(Document layout analysis data)
-------------------------

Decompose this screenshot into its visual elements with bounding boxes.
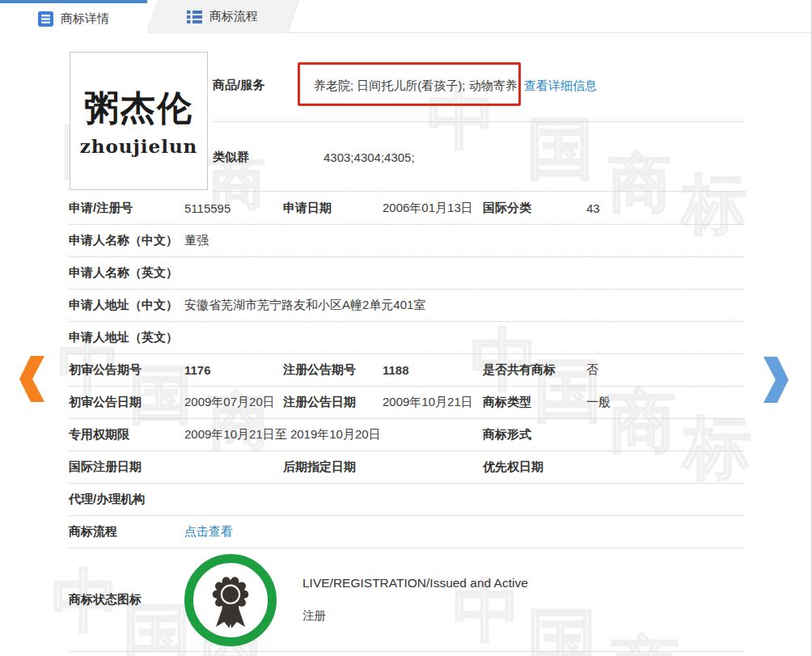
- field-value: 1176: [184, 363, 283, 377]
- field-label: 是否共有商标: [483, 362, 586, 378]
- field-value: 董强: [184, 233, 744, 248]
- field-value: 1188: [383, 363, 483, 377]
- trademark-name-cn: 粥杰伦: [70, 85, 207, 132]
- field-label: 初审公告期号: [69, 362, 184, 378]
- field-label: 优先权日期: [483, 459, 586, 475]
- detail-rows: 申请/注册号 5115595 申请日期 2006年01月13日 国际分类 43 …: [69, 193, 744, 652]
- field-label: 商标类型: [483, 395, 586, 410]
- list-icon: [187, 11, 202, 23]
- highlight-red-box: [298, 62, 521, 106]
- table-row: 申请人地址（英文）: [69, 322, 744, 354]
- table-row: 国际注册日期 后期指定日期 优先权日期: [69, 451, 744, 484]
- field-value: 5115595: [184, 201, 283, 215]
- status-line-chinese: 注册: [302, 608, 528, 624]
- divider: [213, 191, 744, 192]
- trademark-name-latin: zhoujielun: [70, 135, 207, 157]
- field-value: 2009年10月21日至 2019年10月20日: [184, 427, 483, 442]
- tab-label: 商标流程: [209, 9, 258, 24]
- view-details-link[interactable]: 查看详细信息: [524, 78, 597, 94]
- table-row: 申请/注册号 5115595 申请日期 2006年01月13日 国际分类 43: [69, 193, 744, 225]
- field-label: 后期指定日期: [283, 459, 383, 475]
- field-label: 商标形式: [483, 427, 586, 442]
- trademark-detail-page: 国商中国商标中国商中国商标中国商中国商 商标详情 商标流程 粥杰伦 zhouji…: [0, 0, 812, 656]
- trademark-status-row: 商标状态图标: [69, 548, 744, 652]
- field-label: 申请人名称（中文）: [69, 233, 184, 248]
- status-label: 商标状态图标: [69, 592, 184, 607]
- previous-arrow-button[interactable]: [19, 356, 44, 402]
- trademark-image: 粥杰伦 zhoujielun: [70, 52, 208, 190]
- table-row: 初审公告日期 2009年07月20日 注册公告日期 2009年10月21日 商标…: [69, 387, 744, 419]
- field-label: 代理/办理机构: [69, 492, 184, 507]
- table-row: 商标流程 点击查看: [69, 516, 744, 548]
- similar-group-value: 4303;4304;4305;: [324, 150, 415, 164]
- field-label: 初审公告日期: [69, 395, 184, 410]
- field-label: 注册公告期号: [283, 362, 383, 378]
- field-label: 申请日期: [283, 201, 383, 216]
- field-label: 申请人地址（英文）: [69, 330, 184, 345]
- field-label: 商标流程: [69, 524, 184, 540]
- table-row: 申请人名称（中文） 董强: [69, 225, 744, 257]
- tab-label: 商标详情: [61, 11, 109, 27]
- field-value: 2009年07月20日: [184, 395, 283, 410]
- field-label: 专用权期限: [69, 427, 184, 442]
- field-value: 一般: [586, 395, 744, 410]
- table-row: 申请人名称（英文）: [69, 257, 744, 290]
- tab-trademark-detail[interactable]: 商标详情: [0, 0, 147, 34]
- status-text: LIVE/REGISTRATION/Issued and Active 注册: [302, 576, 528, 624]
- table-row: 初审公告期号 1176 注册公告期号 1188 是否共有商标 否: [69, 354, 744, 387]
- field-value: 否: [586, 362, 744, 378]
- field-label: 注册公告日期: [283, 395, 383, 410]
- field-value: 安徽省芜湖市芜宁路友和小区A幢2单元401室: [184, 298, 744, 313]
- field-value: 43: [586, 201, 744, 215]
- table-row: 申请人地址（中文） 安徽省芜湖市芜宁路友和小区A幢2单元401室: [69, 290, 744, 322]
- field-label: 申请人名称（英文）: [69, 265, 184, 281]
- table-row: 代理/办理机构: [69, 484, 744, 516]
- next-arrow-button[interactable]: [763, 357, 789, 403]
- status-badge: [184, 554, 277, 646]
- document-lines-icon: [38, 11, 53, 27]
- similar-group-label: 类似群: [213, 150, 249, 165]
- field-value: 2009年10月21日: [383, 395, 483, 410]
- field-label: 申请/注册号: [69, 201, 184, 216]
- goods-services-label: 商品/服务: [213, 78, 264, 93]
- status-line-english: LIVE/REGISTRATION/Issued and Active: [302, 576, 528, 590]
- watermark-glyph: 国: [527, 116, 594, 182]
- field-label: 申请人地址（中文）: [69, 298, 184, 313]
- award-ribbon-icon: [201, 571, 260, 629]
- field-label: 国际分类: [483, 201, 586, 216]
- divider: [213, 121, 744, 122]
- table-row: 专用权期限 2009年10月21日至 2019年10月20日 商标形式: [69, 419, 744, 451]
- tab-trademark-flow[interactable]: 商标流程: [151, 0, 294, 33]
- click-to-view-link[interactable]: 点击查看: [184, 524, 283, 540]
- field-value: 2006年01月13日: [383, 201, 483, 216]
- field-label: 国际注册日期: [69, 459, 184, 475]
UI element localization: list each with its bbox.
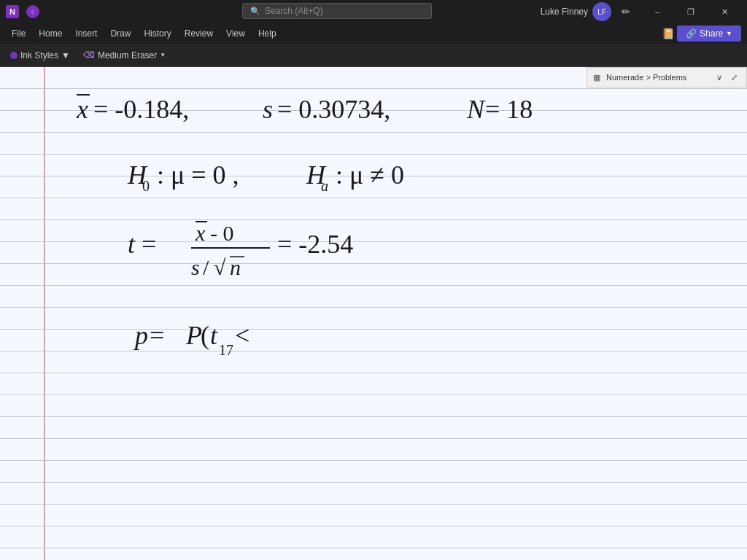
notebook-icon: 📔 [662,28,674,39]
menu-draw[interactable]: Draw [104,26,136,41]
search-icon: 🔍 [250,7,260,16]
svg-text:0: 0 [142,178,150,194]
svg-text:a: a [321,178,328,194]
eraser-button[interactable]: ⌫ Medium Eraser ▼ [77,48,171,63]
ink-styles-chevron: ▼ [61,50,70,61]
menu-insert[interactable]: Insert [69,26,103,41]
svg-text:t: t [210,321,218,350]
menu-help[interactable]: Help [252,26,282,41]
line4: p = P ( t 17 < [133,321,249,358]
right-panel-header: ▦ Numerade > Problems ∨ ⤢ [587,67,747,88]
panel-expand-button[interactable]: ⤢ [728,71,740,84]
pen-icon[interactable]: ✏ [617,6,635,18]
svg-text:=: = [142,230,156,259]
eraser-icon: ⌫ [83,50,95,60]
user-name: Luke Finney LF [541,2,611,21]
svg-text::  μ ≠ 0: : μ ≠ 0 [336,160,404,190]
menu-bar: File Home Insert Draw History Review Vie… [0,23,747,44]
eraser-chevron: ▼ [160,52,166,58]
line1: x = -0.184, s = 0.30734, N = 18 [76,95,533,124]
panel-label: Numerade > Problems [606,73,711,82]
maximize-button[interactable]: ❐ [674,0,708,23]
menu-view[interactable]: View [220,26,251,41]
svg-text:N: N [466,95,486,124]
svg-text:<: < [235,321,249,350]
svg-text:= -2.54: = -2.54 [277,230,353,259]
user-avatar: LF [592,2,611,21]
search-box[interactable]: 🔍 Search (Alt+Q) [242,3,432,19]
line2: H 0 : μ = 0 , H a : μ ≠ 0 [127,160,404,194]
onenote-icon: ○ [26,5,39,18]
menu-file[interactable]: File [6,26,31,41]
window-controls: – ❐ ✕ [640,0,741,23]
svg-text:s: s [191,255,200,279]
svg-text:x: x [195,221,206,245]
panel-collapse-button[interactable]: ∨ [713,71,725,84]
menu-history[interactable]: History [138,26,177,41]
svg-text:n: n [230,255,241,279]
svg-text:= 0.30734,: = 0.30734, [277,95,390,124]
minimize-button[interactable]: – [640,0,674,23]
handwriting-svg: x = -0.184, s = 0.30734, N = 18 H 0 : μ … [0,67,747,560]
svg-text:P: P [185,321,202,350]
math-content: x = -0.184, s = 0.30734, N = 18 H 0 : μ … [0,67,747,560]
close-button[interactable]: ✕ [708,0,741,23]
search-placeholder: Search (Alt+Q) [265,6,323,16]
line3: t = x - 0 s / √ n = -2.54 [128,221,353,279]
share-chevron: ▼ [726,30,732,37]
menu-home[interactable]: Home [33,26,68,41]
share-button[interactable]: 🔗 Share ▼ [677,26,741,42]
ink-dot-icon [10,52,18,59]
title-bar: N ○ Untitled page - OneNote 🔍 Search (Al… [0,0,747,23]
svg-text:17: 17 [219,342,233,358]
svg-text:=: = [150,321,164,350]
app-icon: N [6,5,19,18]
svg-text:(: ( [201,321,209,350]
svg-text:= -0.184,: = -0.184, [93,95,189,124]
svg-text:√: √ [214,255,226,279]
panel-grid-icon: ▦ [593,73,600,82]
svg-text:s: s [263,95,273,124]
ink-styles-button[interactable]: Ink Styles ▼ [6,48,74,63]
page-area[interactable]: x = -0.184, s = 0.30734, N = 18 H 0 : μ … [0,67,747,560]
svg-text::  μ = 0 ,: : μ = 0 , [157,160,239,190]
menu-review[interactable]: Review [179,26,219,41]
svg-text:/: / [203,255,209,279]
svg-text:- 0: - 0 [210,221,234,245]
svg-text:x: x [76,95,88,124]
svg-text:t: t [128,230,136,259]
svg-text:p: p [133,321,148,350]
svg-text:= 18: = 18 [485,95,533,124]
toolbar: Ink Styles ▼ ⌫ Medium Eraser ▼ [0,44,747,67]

-------------------------

▶ [Task statement]:
Across the records above, show each line containing the word "divider".

▶ [Result]:
- divider: [213, 191, 744, 192]
- divider: [213, 121, 744, 122]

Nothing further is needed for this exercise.